Pretreating molecules¶
The PyPretreatMol
can pretreat the molecular structure. The PyPretreatMol
proivdes the following functions:
- Normalization of functional groups to a consistent format.
- Recombination of separated charges.
- Breaking of bonds to metal atoms.
- Competitive reionization to ensure strongest acids ionize first in partially ionize molecules.
- Tautomer enumeration and canonicalization.
- Neutralization of charges.
- Standardization or removal of stereochemistry information.
- Filtering of salt and solvent fragments.
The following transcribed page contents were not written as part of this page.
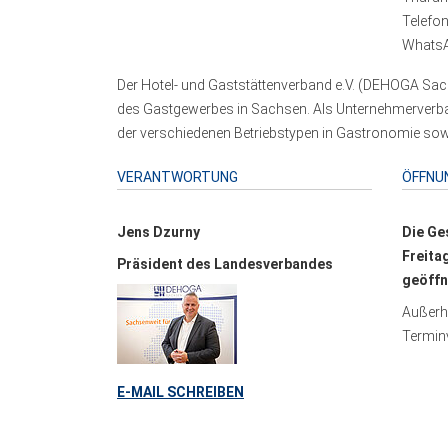
Telefo
WhatsA
Der Hotel- und Gaststättenverband e.V. (DEHOGA Sach
des Gastgewerbes in Sachsen. Als Unternehmerverband
der verschiedenen Betriebstypen in Gastronomie sowi
VERANTWORTUNG
ÖFFNU
Jens Dzurny
Die Ge
Freita
Präsident des Landesverbandes
geöffn
Außerha
Terminv
E-MAIL SCHREIBEN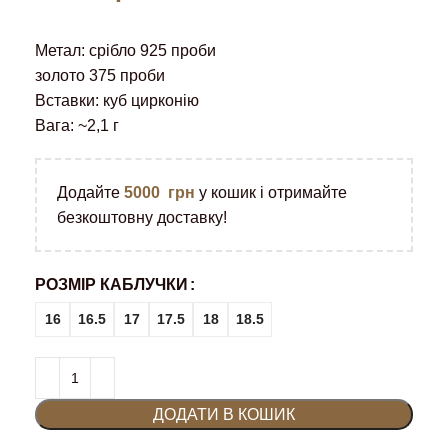
Метал: срібло 925 проби
золото 375 проби
Вставки: куб цирконію
Вага: ~2,1 г
Додайте
5000
грн
у кошик і отримайте
безкоштовну доставку!
РОЗМІР КАБЛУЧКИ
16
16.5
17
17.5
18
18.5
ДОДАТИ В КОШИК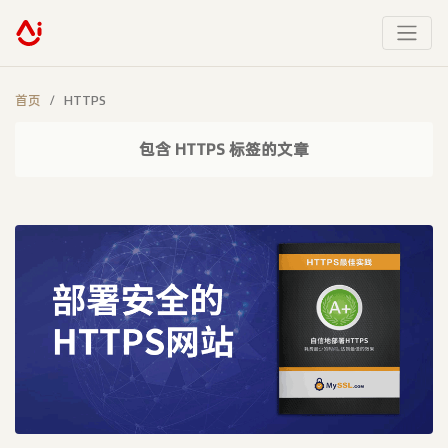
首页
HTTPS
包含 HTTPS 标签的文章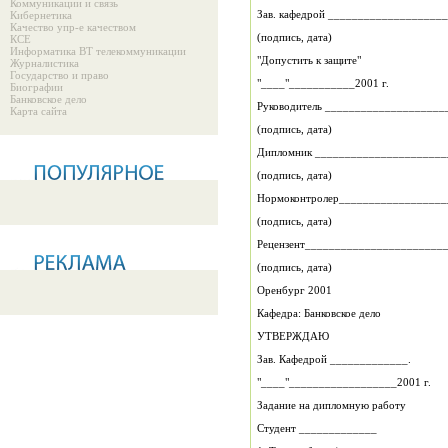
Коммуникации и связь
Зав. кафедрой ____________
Кибернетика
Качество упр-е качеством
(подпись, дата)
КСЕ
Информатика ВТ телекоммуникации
"Допустить к защите"
Журналистика
Государство и право
"____"___________2001 г.
Биографии
Банковское дело
Руководитель _____________
Карта сайта
(подпись, дата)
Дипломник ______________________
(подпись, дата)
Нормоконтролер__________________
(подпись, дата)
Рецензент________________________
(подпись, дата)
Оренбург 2001
Кафедра: Банковское дело
УТВЕРЖДАЮ
Зав. Кафедрой _____________.
"____"__________________2001 г.
Задание на дипломную работу
Студент _____________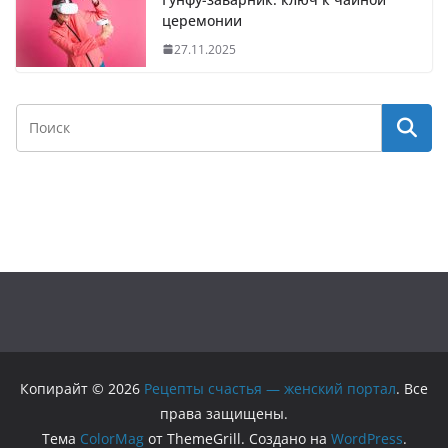
церемонии
27.11.2025
Копирайт © 2026
Рецепты счастья — женский портал
. Все
права защищены.
Тема
ColorMag
от ThemeGrill. Создано на
WordPress
.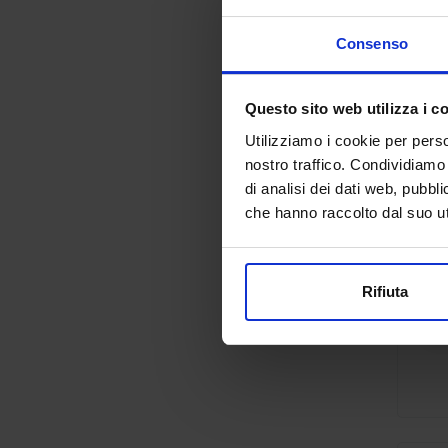
Consenso
Questo sito web utilizza i c
Utilizziamo i cookie per perso
nostro traffico. Condividiamo 
di analisi dei dati web, pubbl
che hanno raccolto dal suo uti
Rifiuta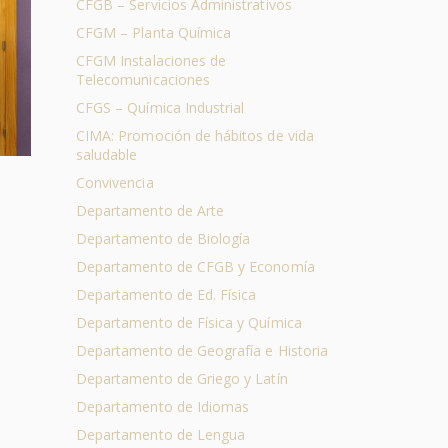
CFGB – Servicios Administrativos
CFGM – Planta Química
CFGM Instalaciones de
Telecomunicaciones
CFGS – Química Industrial
CIMA: Promoción de hábitos de vida
saludable
Convivencia
Departamento de Arte
Departamento de Biología
Departamento de CFGB y Economía
Departamento de Ed. Física
Departamento de Física y Química
Departamento de Geografía e Historia
Departamento de Griego y Latín
Departamento de Idiomas
Departamento de Lengua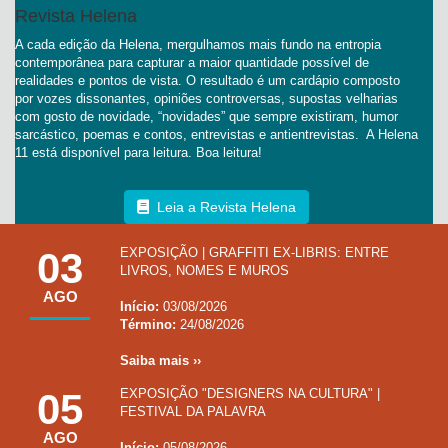
Revista Helena
A cada edição da Helena, mergulhamos mais fundo na entropia
contemporânea para capturar a maior quantidade possível de
realidades e pontos de vista. O resultado é um cardápio composto
por vozes dissonantes, opiniões controversas, supostas velharias
com gosto de novidade, “novidades” que sempre existiram, humor
sarcástico, poemas e contos, entrevistas e antientrevistas. A Helena
11 está disponível para leitura. Boa leitura!
Leia a Revista Helena
03
EXPOSIÇÃO | GRAFFITI EX-LIBRIS: ENTRE
LIVROS, NOMES E MUROS
AGO
Início:
03/08/2026
Término:
24/08/2026
Saiba mais ››
05
EXPOSIÇÃO "DESIGNERS NA CULTURA" |
FESTIVAL DA PALAVRA
AGO
Início:
05/08/2026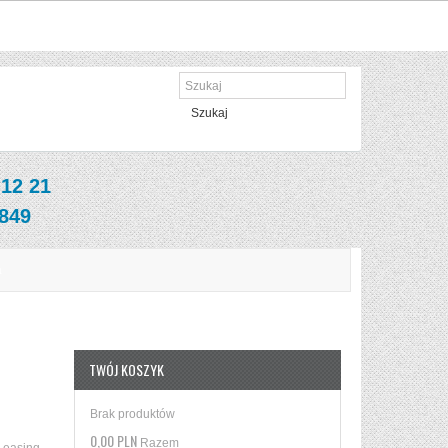
Szukaj
 12 21
 849
a
TWÓJ KOSZYK
Brak produktów
0,00 PLN
Razem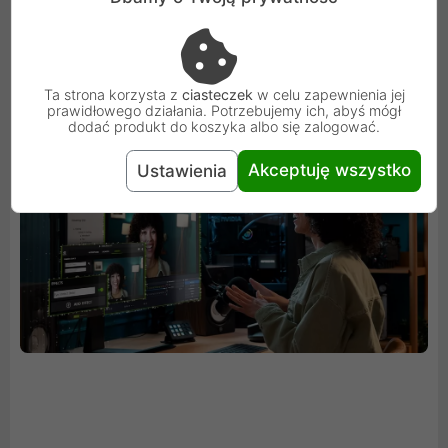
produktywność i programowanie. Dzięki wbudowanym
procesorom AI zyskasz dostęp do czołowej na świecie
technologii AI wspomagającej Twój komputer z
Ta strona korzysta z
ciasteczek
w celu zapewnienia jej
systemem Windows.
prawidłowego działania. Potrzebujemy ich, abyś mógł
dodać produkt do koszyka albo się zalogować.
Akceptuję wszystko
Ustawienia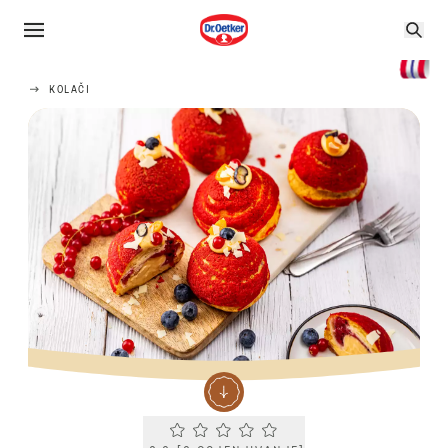
KOLAČI
Current rating 0.0. Click to rate.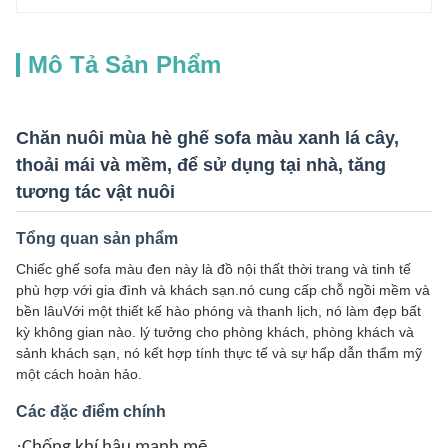
Mô Tả Sản Phẩm
Chăn nuôi mùa hè ghế sofa màu xanh lá cây,
thoải mái và mềm, để sử dụng tại nhà, tăng
tương tác vật nuôi
Tổng quan sản phẩm
Chiếc ghế sofa màu đen này là đồ nội thất thời trang và tinh tế
phù hợp với gia đình và khách sạn.nó cung cấp chỗ ngồi mềm và
bền lâuVới một thiết kế hào phóng và thanh lịch, nó làm đẹp bất
kỳ không gian nào. lý tưởng cho phòng khách, phòng khách và
sảnh khách sạn, nó kết hợp tính thực tế và sự hấp dẫn thẩm mỹ
một cách hoàn hảo.
Các đặc điểm chính
·
Chống khí hậu mạnh mẽ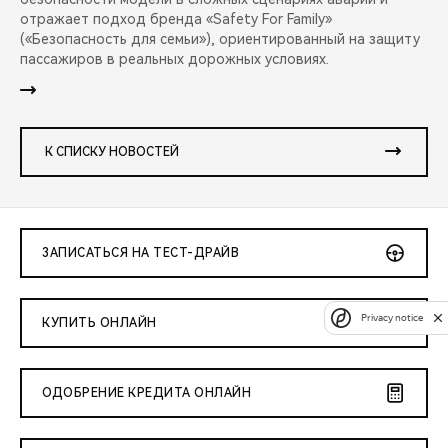
отражает подход бренда «Safety For Family»
(«Безопасность для семьи»), ориентированный на защиту
пассажиров в реальных дорожных условиях.
К СПИСКУ НОВОСТЕЙ
ЗАПИСАТЬСЯ НА ТЕСТ-ДРАЙВ
Privacy notice
КУПИТЬ ОНЛАЙН
ОДОБРЕНИЕ КРЕДИТА ОНЛАЙН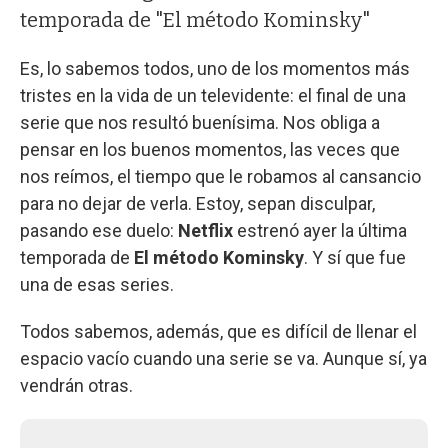
temporada de "El método Kominsky"
Es, lo sabemos todos, uno de los momentos más
tristes en la vida de un televidente: el final de una
serie que nos resultó buenísima. Nos obliga a
pensar en los buenos momentos, las veces que
nos reímos, el tiempo que le robamos al cansancio
para no dejar de verla. Estoy, sepan disculpar,
pasando ese duelo:
Netflix
estrenó ayer la última
temporada de
El método Kominsky
. Y sí que fue
una de esas series.
Todos sabemos, además, que es difícil de llenar el
espacio vacío cuando una serie se va. Aunque sí, ya
vendrán otras.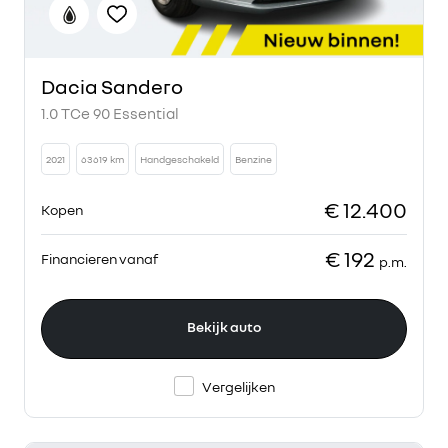
Dacia Sandero
1.0 TCe 90 Essential
2021
63619 km
Handgeschakeld
Benzine
€ 12.400
Kopen
€ 192
Financieren vanaf
p.m.
Bekijk auto
Vergelijken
- Generation of fragment, isotope, charge, tautomer or stereochemistry insensitive parent structures.
- Validations to identify molecules with unusual and potentially troublesome characteristics.
The user can diconnect metal ion.
>>> from PyBioMed.PyPretreat.PyPretreatMol import StandardizeMol
>>> from rdkit import Chem
>>> mol = Chem.MolFromSmiles('[Na]OC(=O)c1ccc(C[S+2]([O-])([O-]))cc1')
>>> sdm = StandardizeMol()
>>> mol = sdm.disconnect_metals(mol)
>>> print Chem.MolToSmiles(mol, isomericSmiles=True)
O=C([O-])c1ccc(C[S+2]([O-])[O-])cc1.[Na+]
Pretreat the molecular structure using all functions.
>>> from PyBioMed.PyPretreat import PyPretreatMol
>>> stdsmi = PyPretreatMol.StandardSmi('[Na]OC(=O)c1ccc(C[S+2]([O-])([O-]))cc1')
>>> print stdsmi
O=C([O-])c1ccc(C[S](=O)=O)cc1
Pretreating protein sequence¶
The user can check the protein sequence using the PyPretreatPro
. If the sequence is right, the result is the number of amino acids. If the sequence is wrong, the result is 0.
>>> from PyBioMed.PyPretreat import PyPretreatPro
>>> protein="ADGCGVGEGTGQGPMCNCMCMKWVYADEDAADLESDSFADEDASLESDSFPWSNQRVFCSFADEDASU"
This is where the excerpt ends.